8

So I made a model with tensorflow keras and it seems to work ok. However, my supervisor said it would be useful to calculate the Matthews correlation coefficient, as well as the accuracy and loss it already calculates.

my model is very similar to the code in the tutorial here (https://www.tensorflow.org/tutorials/keras/basic_classification) except with a much smaller dataset.

is there a prebuilt function or would I have to get the prediction for each test and calculate it by hand?

5 Answers 5

10

There is nothing out of the box but we can calculate it from the formula in a custom metric.

The basic classification link you supplied is for a multi-class categorisation problem whereas the Matthews Correlation Coefficient is specifically for binary classification problems.

Assuming your model is structured in the "normal" way for such problems (i.e. y_pred is a number between 0 and 1 for each record representing predicted probability of a "True" and labels are each exactly a 0 or 1 representing ground truth "False" and "True" respectively) then we can add in an MCC metric as follows:

# if y_pred > threshold we predict true. 
# Sometimes we set this to something different to 0.5 if we have unbalanced categories

threshold = 0.5  

def mcc_metric(y_true, y_pred):
  predicted = tf.cast(tf.greater(y_pred, threshold), tf.float32)
  true_pos = tf.math.count_nonzero(predicted * y_true)
  true_neg = tf.math.count_nonzero((predicted - 1) * (y_true - 1))
  false_pos = tf.math.count_nonzero(predicted * (y_true - 1))
  false_neg = tf.math.count_nonzero((predicted - 1) * y_true)
  x = tf.cast((true_pos + false_pos) * (true_pos + false_neg) 
      * (true_neg + false_pos) * (true_neg + false_neg), tf.float32)
  return tf.cast((true_pos * true_neg) - (false_pos * false_neg), tf.float32) / tf.sqrt(x)
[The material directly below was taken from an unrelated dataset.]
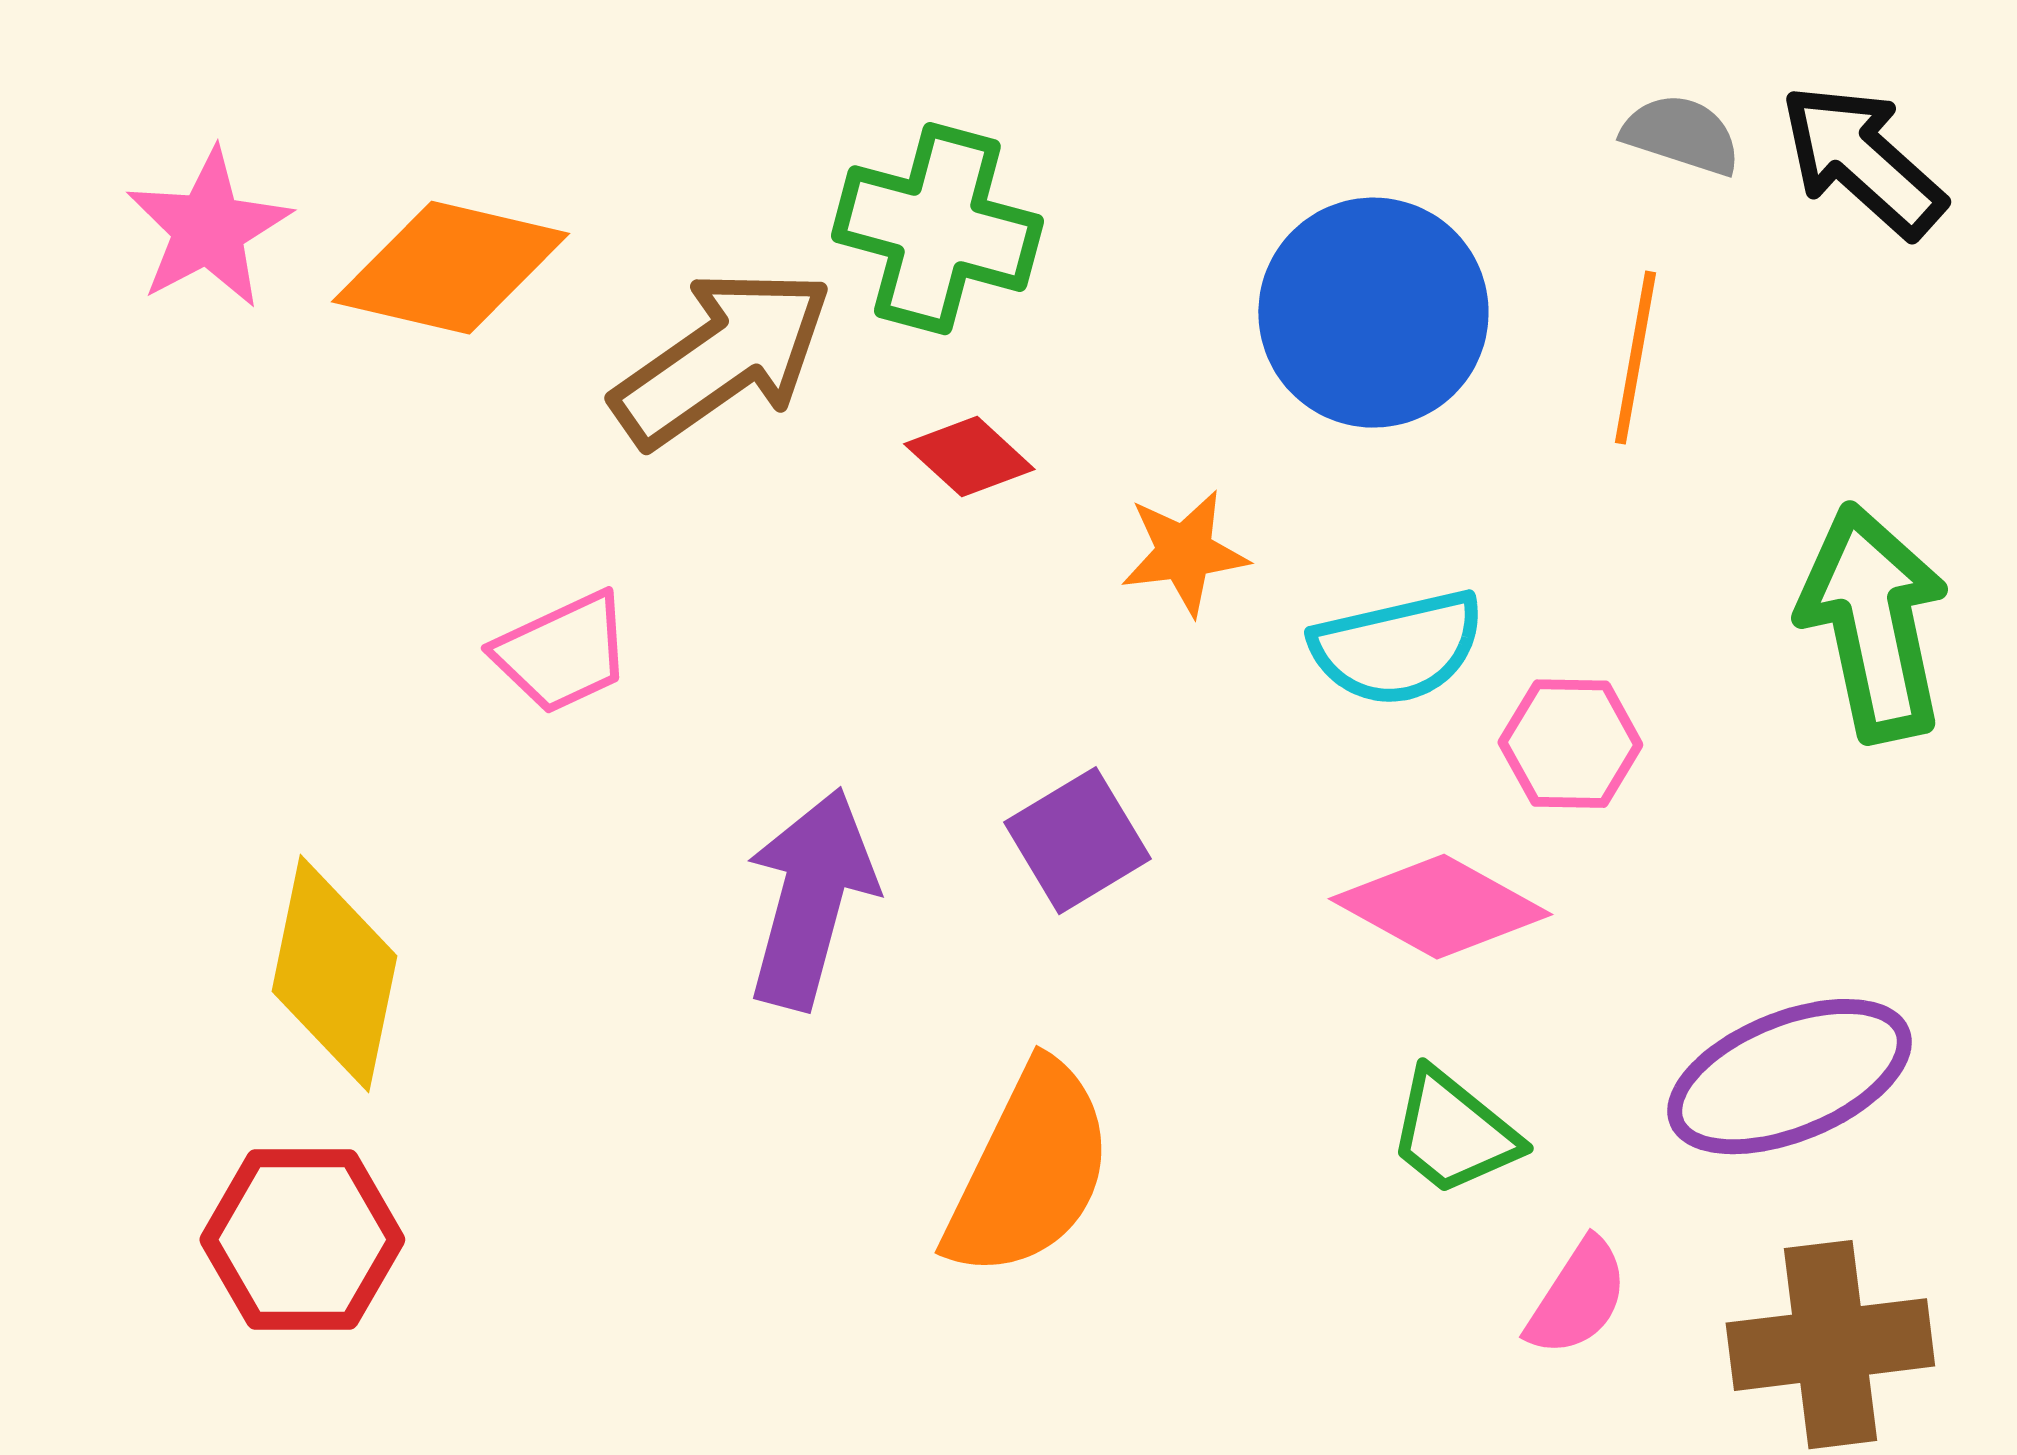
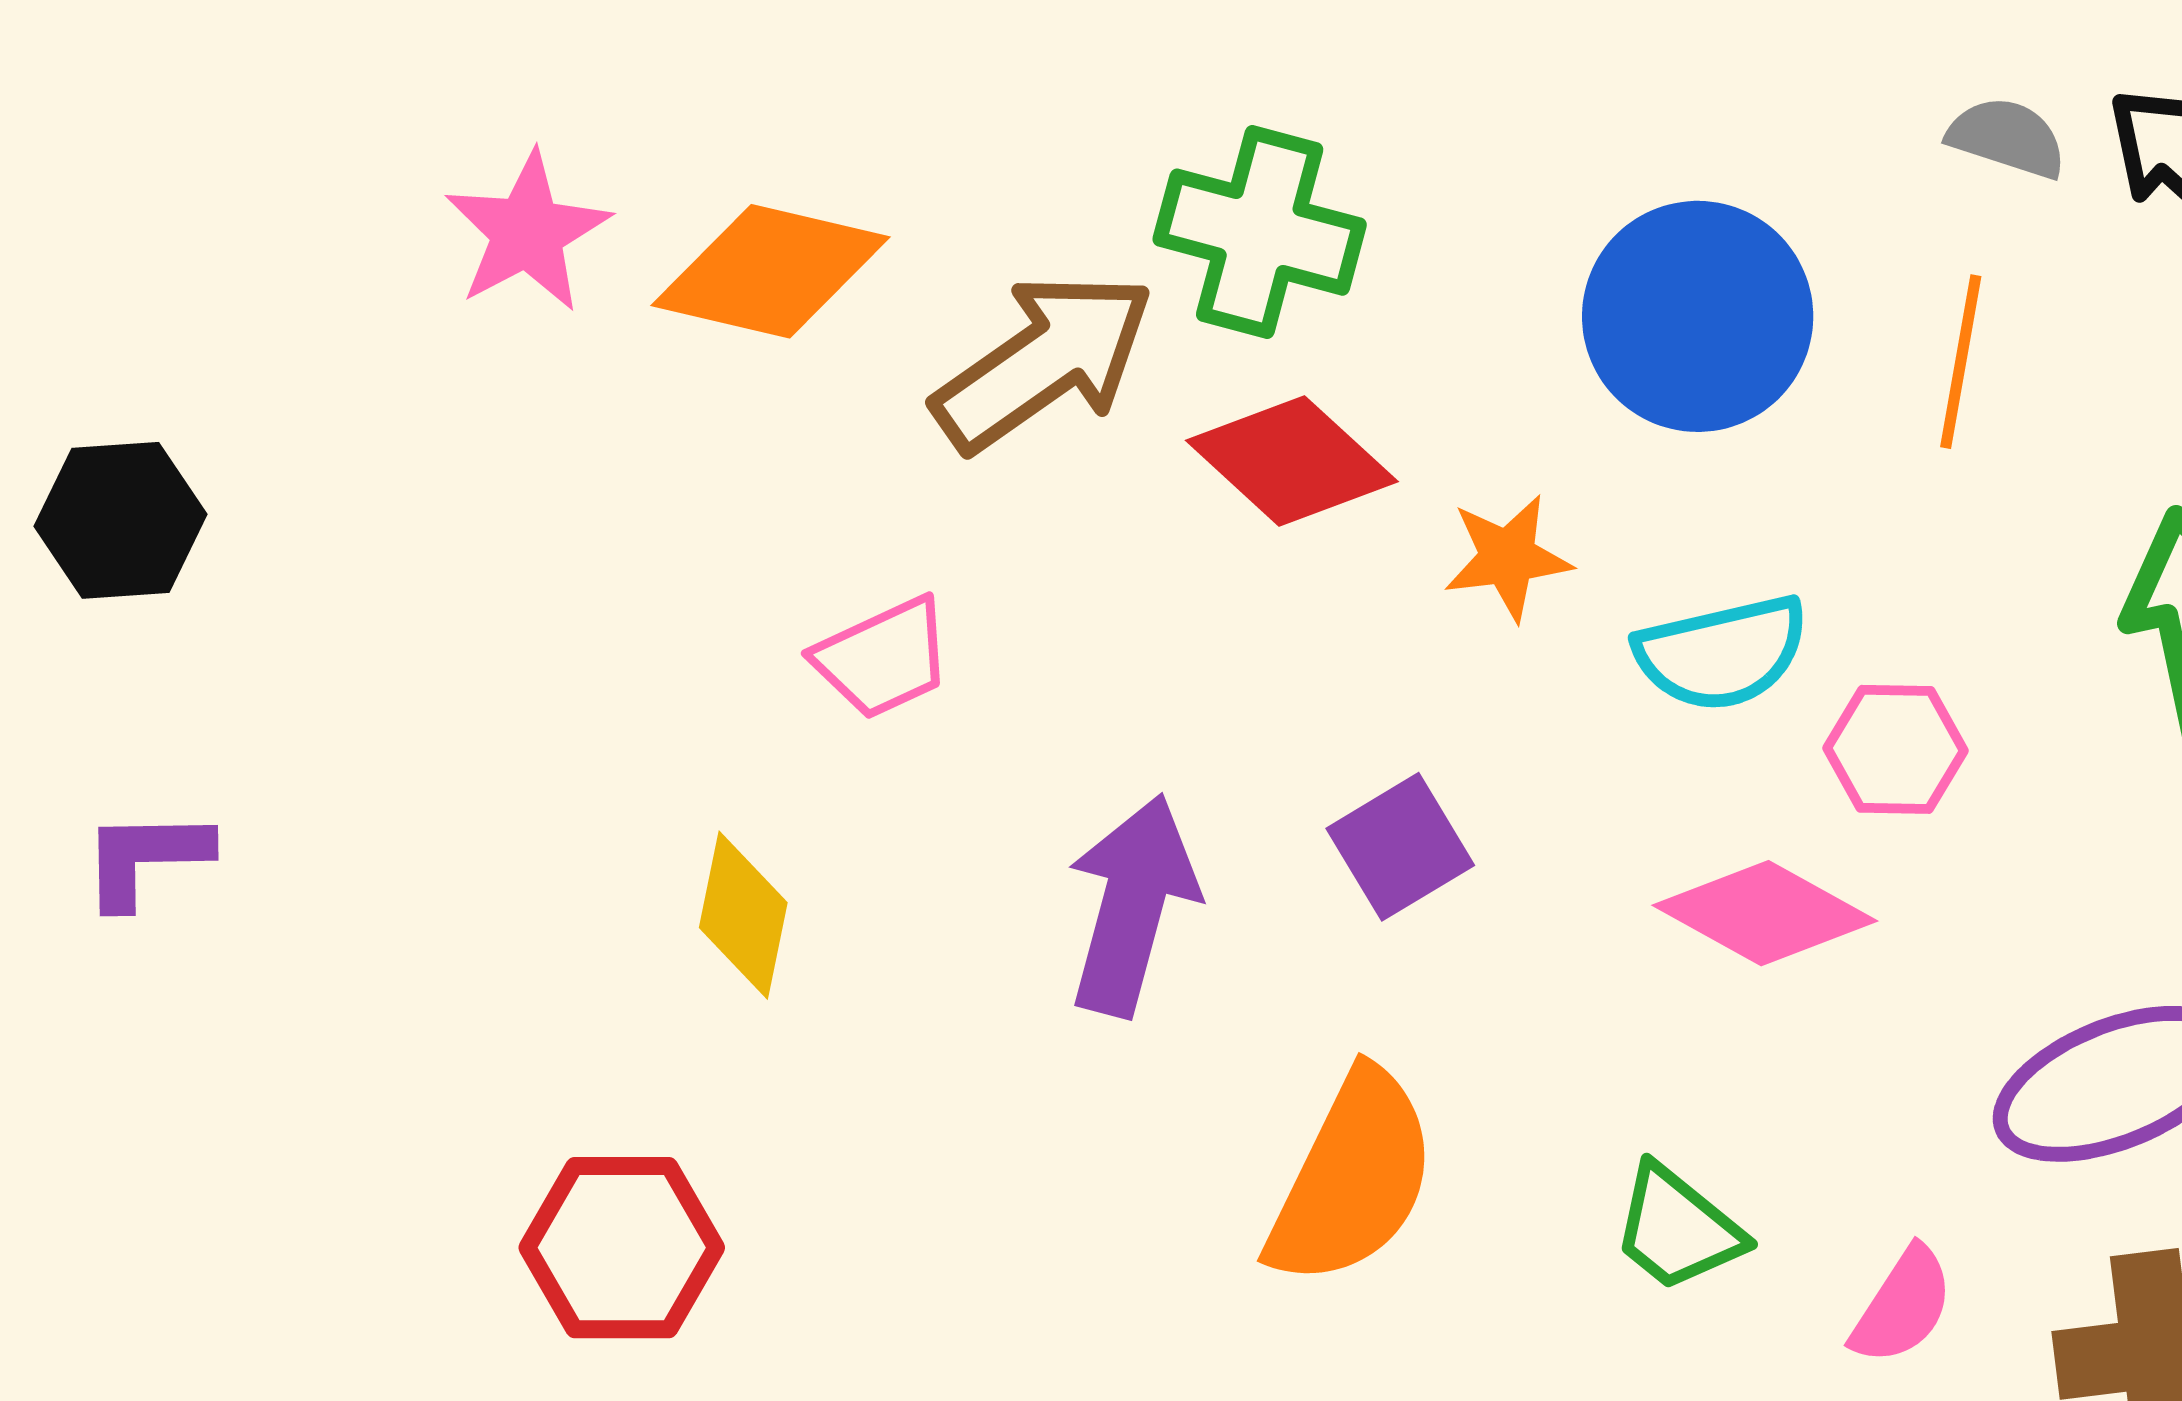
red diamond: (969, 457) -> (1292, 461), size x1.6
yellow diamond: (334, 974) -> (743, 915), moved, size x0.7
green trapezoid: (1453, 1133) -> (1678, 1229), moved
which we can include in our model.compile call:

model.compile(optimizer='adam',
              loss=tf.keras.losses.binary_crossentropy,
              metrics=['accuracy', mcc_metric])

Example

Here is a complete worked example where we categorise mnist digits depending on whether they are greater than 4:

mnist = tf.keras.datasets.mnist

(x_train, y_train), (x_test, y_test) = mnist.load_data()
x_train, x_test = x_train / 255.0, x_test / 255.0
y_train, y_test = 0 + (y_train > 4), 0 + (y_test > 4)

def mcc_metric(y_true, y_pred):
  predicted = tf.cast(tf.greater(y_pred, 0.5), tf.float32)
  true_pos = tf.math.count_nonzero(predicted * y_true)
  true_neg = tf.math.count_nonzero((predicted - 1) * (y_true - 1))
  false_pos = tf.math.count_nonzero(predicted * (y_true - 1))
  false_neg = tf.math.count_nonzero((predicted - 1) * y_true)
  x = tf.cast((true_pos + false_pos) * (true_pos + false_neg) 
      * (true_neg + false_pos) * (true_neg + false_neg), tf.float32)
  return tf.cast((true_pos * true_neg) - (false_pos * false_neg), tf.float32) / tf.sqrt(x)

model = tf.keras.models.Sequential([
  tf.keras.layers.Flatten(input_shape=(28, 28)),
  tf.keras.layers.Dense(128, activation='relu'),
  tf.keras.layers.Dropout(0.2),
  tf.keras.layers.Dense(10, activation='relu'),
  tf.keras.layers.Dense(1, activation='sigmoid')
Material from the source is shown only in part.